Recentemente, Jair Bolsonaro recebeu alta hospitalar na última sexta-feira, 27 de outubro, e desde então está cumprindo as restrições impostas pelo STF em regime de prisão domiciliar. As diretrizes estabelecidas incluem limitações significativas em relação à comunicação do ex-presidente, além de um controle rigoroso sobre quem pode visitar sua residência. O magistrado Moraes decretou que o período inicial dessas restrições será de 90 dias, contados a partir da data em que o pedido foi protocolado.

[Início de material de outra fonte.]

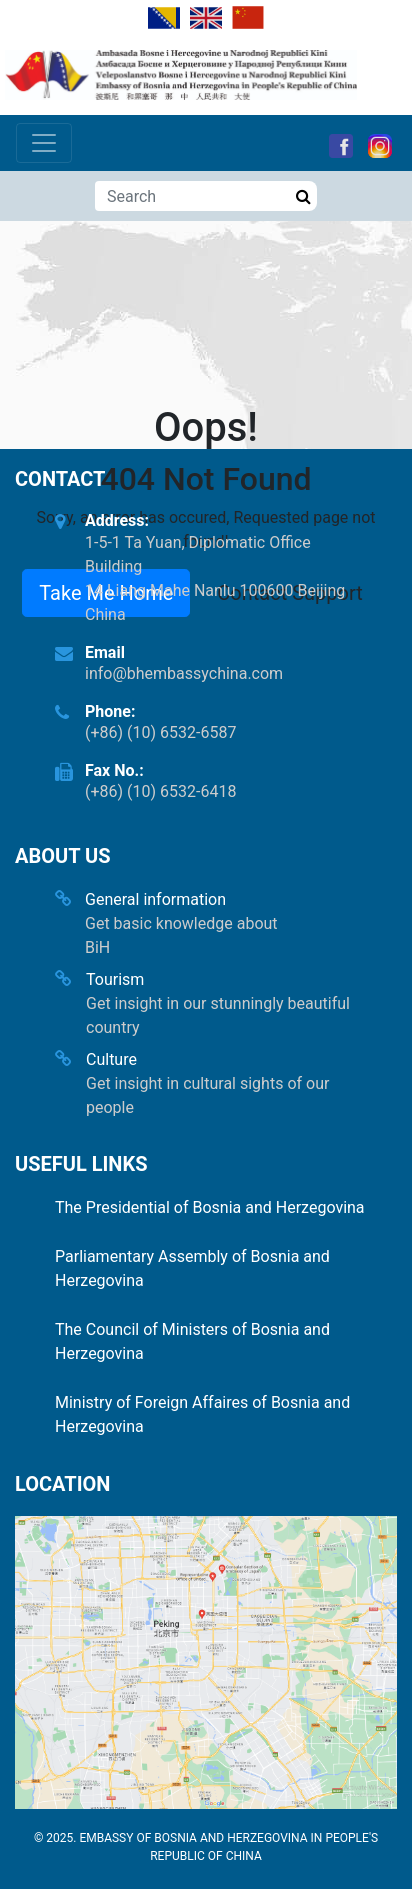  I want to click on Get insight in cultural sights of our people, so click(207, 1095).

Essa situação levanta questões importantes sobre a prisão domiciliar e a assistência a figuras públicas em destaque no cenário político brasileiro. A decisão do STF e suas implicações poderão influenciar discussões sobre a aplicação da Justiça e a proteção dos direitos dos acusados, que, neste caso, não só envolve a figura de um ex-presidente, mas também a complexidade de sua vida pessoal e a necessidade de cuidados especiais durante esse período complicado. A resposta da Justiça ao pedido de Bolsonaro será aguardada com expectativa, notadamente em um contexto onde a atenção da opinião pública e dos meios de comunicação está amplamente voltada para ele.